# DATA EXTRACTS
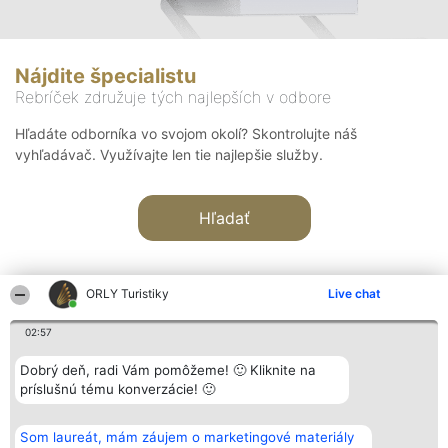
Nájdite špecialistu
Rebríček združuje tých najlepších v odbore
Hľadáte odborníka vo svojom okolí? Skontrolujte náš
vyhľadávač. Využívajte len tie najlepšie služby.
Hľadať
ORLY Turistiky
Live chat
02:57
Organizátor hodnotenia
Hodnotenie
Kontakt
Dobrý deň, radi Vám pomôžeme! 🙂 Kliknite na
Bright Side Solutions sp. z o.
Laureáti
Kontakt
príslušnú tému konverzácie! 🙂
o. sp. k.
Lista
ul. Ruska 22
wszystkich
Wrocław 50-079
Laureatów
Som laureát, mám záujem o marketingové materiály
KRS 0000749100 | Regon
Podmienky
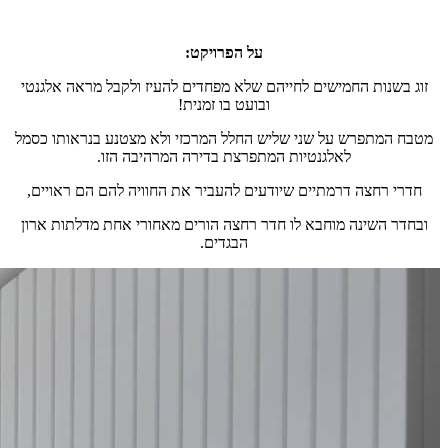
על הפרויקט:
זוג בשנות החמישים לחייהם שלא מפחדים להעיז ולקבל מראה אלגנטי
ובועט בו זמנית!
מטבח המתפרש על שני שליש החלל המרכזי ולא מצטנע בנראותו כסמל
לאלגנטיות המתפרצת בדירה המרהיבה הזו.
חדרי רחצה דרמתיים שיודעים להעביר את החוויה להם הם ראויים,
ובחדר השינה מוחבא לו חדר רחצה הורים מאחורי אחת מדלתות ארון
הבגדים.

# TASK OBJECTIVE
Among the entries, find every line holding "רחצה" and return it.

# SOLUTION TO THE EXERCISE
חדרי רחצה דרמתיים שיודעים להעביר את החוויה להם הם ראויים,
ובחדר השינה מוחבא לו חדר רחצה הורים מאחורי אחת מדלתות ארון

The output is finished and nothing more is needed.